(Saved entries)
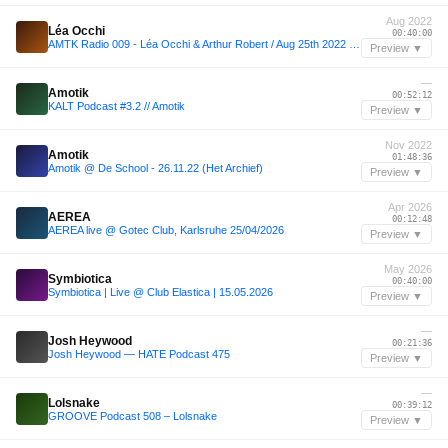
Aug 2022
Léa Occhi
00:40:00
AMTK Radio 009 - Léa Occhi & Arthur Robert / Aug 25th 2022 / Live @ Hör
Preview ▼
—
Amotik
00:52:12
KALT Podcast #3.2 // Amotik
Preview ▼
Nov 2022
Amotik
01:48:36
Amotik @ De School - 26.11.22 (Het Archief)
Preview ▼
Apr 2026
AEREA
00:12:48
AEREA live @ Gotec Club, Karlsruhe 25/04/2026
Preview ▼
May 2026
Symbiotica
00:40:00
Symbiotica | Live @ Club Elastica | 15.05.2026
Preview ▼
—
Josh Heywood
00:21:36
Josh Heywood — HATE Podcast 475
Preview ▼
—
Lolsnake
00:39:12
GROOVE Podcast 508 – Lolsnake
Preview ▼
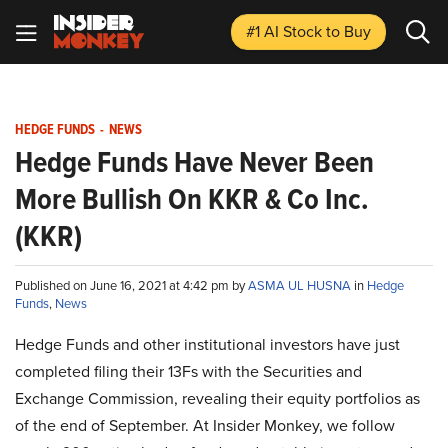
#1 AI Stock
to Buy
HEDGE FUNDS
-
NEWS
Hedge Funds Have Never Been
More Bullish On KKR & Co Inc.
(KKR)
Published on June 16, 2021 at 4:42 pm by
ASMA UL HUSNA
in
Hedge
Funds
,
News
Hedge Funds and other institutional investors have just
completed filing their 13Fs with the Securities and
Exchange Commission, revealing their equity portfolios as
of the end of September. At Insider Monkey, we follow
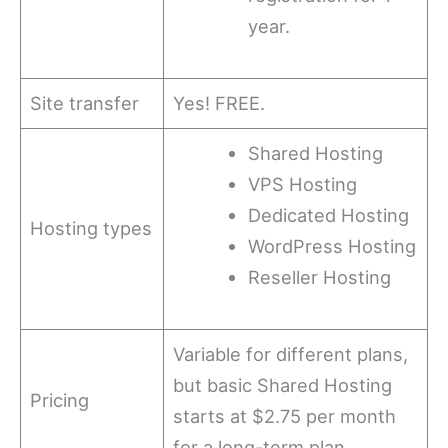
year.
Site transfer
Yes! FREE.
Shared Hosting
VPS Hosting
Dedicated Hosting
Hosting types
WordPress Hosting
Reseller Hosting
Variable for different plans,
but basic Shared Hosting
Pricing
starts at $2.75 per month
for a long-term plan.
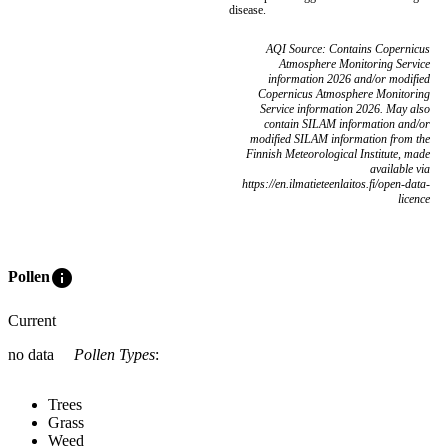
disease.
AQI Source: Contains Copernicus
Atmosphere Monitoring Service
information 2026 and/or modified
Copernicus Atmosphere Monitoring
Service information 2026. May also
contain SILAM information and/or
modified SILAM information from the
Finnish Meteorological Institute, made
available via
https://en.ilmatieteenlaitos.fi/open-data-
licence
info
Pollen
Current
no data
Pollen Types
:
Trees
Grass
Weed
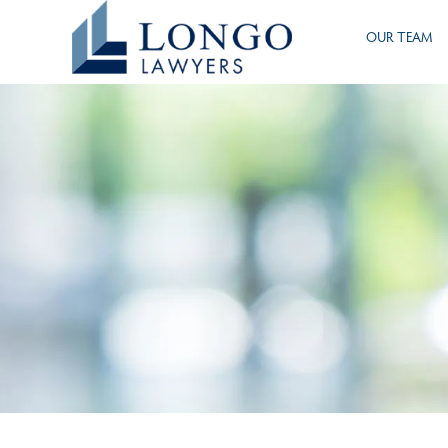
Skip
OUR TEAM
to
main
content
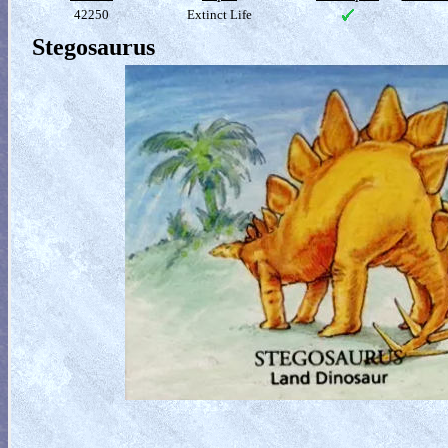
42250
Extinct Life
Stegosaurus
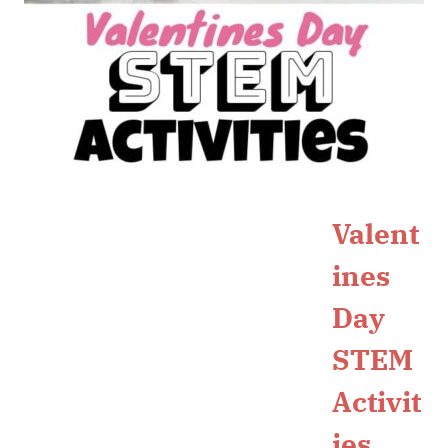
Valent
ines
Day
STEM
Activit
ies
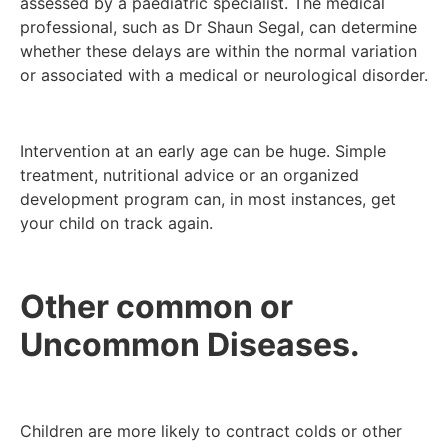
assessed by a paediatric specialist. The medical
professional, such as Dr Shaun Segal, can determine
whether these delays are within the normal variation
or associated with a medical or neurological disorder.
Intervention at an early age can be huge. Simple
treatment, nutritional advice or an organized
development program can, in most instances, get
your child on track again.
Other common or
Uncommon Diseases.
Children are more likely to contract colds or other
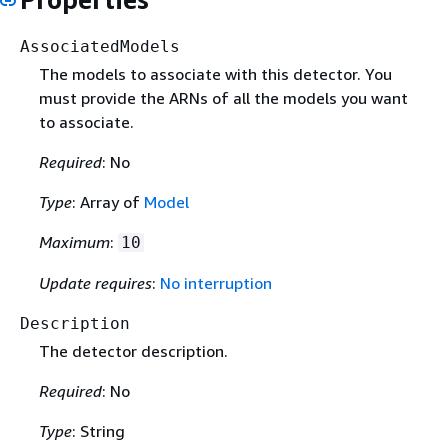
AssociatedModels
The models to associate with this detector. You
must provide the ARNs of all the models you want
to associate.
Required
: No
Type
: Array of
Model
Maximum
:
10
Update requires
:
No interruption
Description
The detector description.
Required
: No
Type
: String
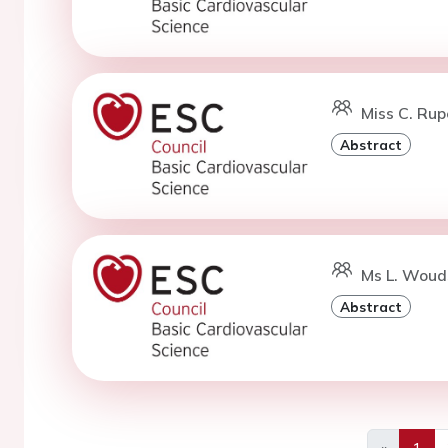
Miss C. Rup
Abstract
Ms L. Woud
Abstract
«
1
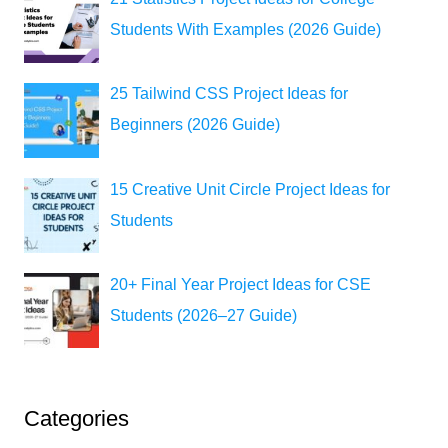
Students With Examples (2026 Guide)
25 Tailwind CSS Project Ideas for
Beginners (2026 Guide)
15 Creative Unit Circle Project Ideas for
Students
20+ Final Year Project Ideas for CSE
Students (2026–27 Guide)
Categories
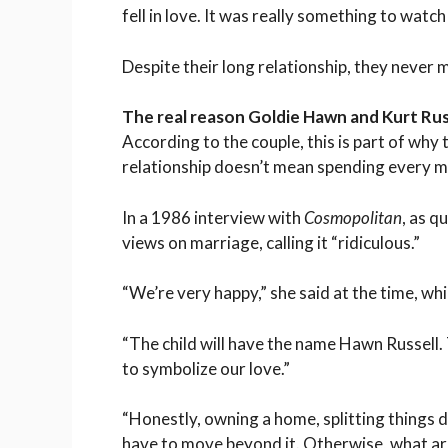
fell in love. It was really something to watc
Despite their long relationship, they never 
The real reason Goldie Hawn and Kurt Rus
According to the couple, this is part of why 
relationship doesn’t mean spending every 
In a 1986 interview with
Cosmopolitan
, as q
views on marriage, calling it “ridiculous.”
“We’re very happy,” she said at the time, whil
“The child will have the name Hawn Russell. 
to symbolize our love.”
“Honestly, owning a home, splitting things
have to move beyond it. Otherwise, what ar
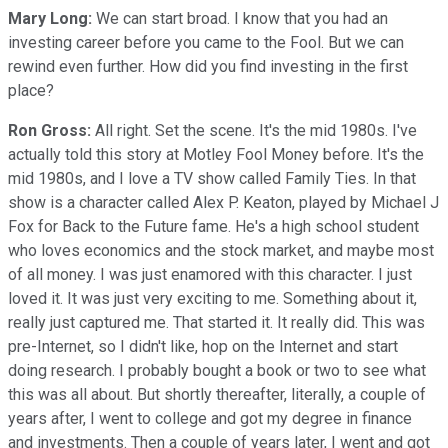
Mary Long:
We can start broad. I know that you had an
investing career before you came to the Fool. But we can
rewind even further. How did you find investing in the first
place?
Ron Gross:
All right. Set the scene. It's the mid 1980s. I've
actually told this story at Motley Fool Money before. It's the
mid 1980s, and I love a TV show called Family Ties. In that
show is a character called Alex P. Keaton, played by Michael J
Fox for Back to the Future fame. He's a high school student
who loves economics and the stock market, and maybe most
of all money. I was just enamored with this character. I just
loved it. It was just very exciting to me. Something about it,
really just captured me. That started it. It really did. This was
pre-Internet, so I didn't like, hop on the Internet and start
doing research. I probably bought a book or two to see what
this was all about. But shortly thereafter, literally, a couple of
years after, I went to college and got my degree in finance
and investments. Then a couple of years later, I went and got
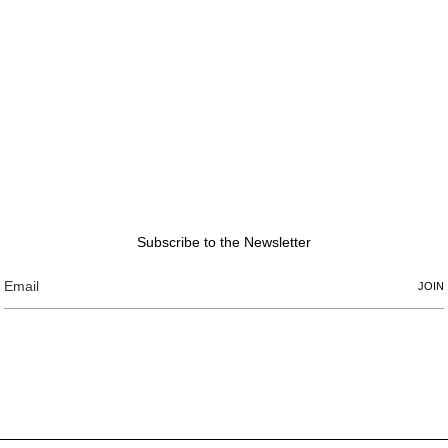
Subscribe to the Newsletter
JOIN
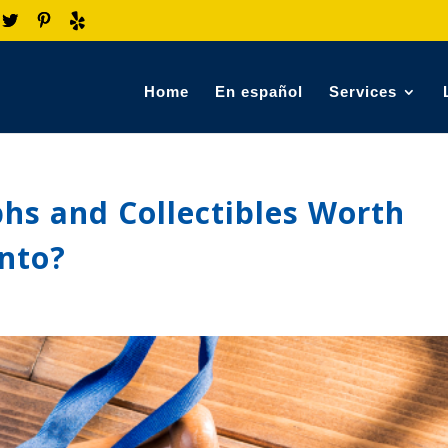
Home
En español
Services
hs and Collectibles Worth
Onto?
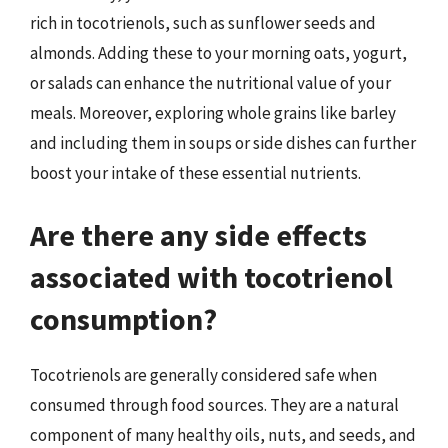
rich in tocotrienols, such as sunflower seeds and
almonds. Adding these to your morning oats, yogurt,
or salads can enhance the nutritional value of your
meals. Moreover, exploring whole grains like barley
and including them in soups or side dishes can further
boost your intake of these essential nutrients.
Are there any side effects
associated with tocotrienol
consumption?
Tocotrienols are generally considered safe when
consumed through food sources. They are a natural
component of many healthy oils, nuts, and seeds, and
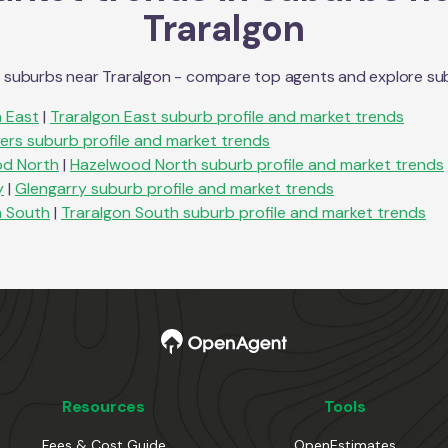
Traralgon
n suburbs near
Traralgon
- compare top agents and explore subur
n East
|
Traralgon East
suburb profile and market trends
ers
suburb profile and market trends
d North
|
Hazelwood North
suburb profile and market trends
y
|
Glengarry
suburb profile and market trends
n South
|
Traralgon South
suburb profile and market trends
Resources
Tools
Fees & Cost Guide
OpenEstimates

■ BRIEF: The answer must consist of every line in the records above that contains the word "detector".

■ OUTPUT OF THE TASK:
The models to associate with this detector. You
The detector description.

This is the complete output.